Lee graduated from ASU in May, as a Barrett honors college student, with a bachelor’s degree in electrical engineering. He’ll use his NSF fellowship to pursue a doctoral degree in the field at Stanford University.

During his four years at ASU he held a student-worker position as a research assistant at the Flexible Display Center at the ASU Research Park, participating in several key projects pursuing advances in flexible electronics and related technologies.

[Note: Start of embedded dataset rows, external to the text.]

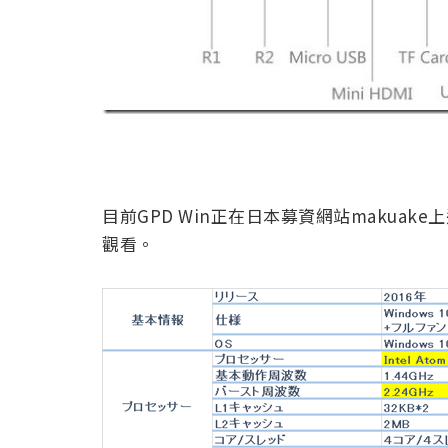
目前GPD Win正在日本募資網站makua
觀看。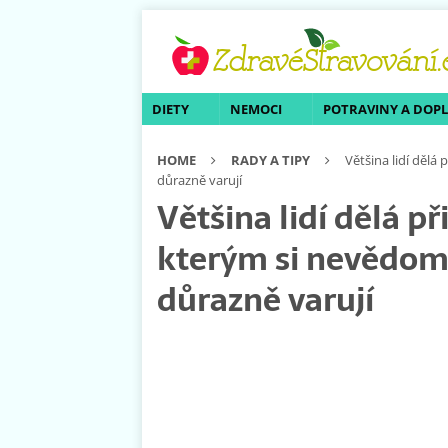
DIETY
NEMOCI
POTRAVINY A DOP
HOME
RADY A TIPY
Většina lidí dělá 
důrazně varují
Většina lidí dělá př
kterým si nevědomky
důrazně varují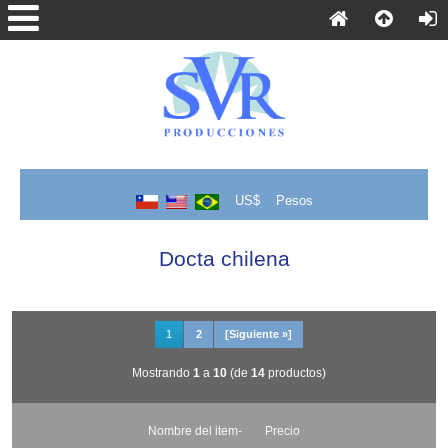
US$
Pesos
Docta chilena
1
2
[Siguiente »]
Mostrando
1
a
10
(de
14
productos)
Nombre del item-
Precio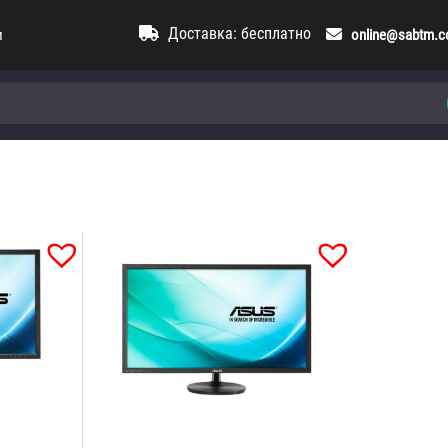
Доставка: бесплатно
и
online@sabtm.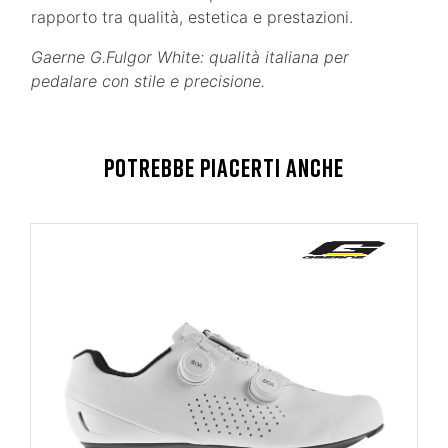
rapporto tra qualità, estetica e prestazioni.
Gaerne G.Fulgor White: qualità italiana per
pedalare con stile e precisione.
POTREBBE PIACERTI ANCHE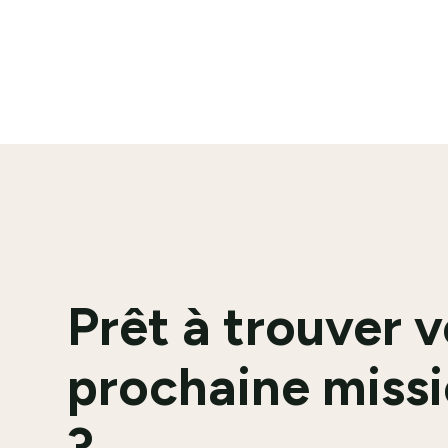
En savoir plus
Prêt à trouver 
prochaine missi
?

Some of that work led to Lee sharing in the award of patent for a new advance in dual-stage active pixel devices, which are key components of modern cameras and other photographic technologies.

He co-authored two articles published in major research journals and helped develop a research presentation given at the International Flexible Technology Conference of the Institute of Electrical and Electronics Engineers.

He won a national Goldwater Scholar Award and an Arizona Governor’s Innovator Award, was a finalist in a National Junior Science and Humanities Symposium competition and took a second-place award in an International Science and Engineering in Computer Science competition.

He also won the top award earlier this year for the electrical engineering senior-year capstone design project.

Lee says he was able to do research that delved into course subjects that he found the most interesting—including digital and analog circuitry, signal processing, electromagnetic, solar energy and photovoltaic systems engineering.

At Stanford he’s hoping to focus on, among other things, development of nanoscale integrated electronic circuits that will be able to travel through the bloodstream to deliver medicinal drugs into the body to destroy cancer cells and remove plaque near the heart.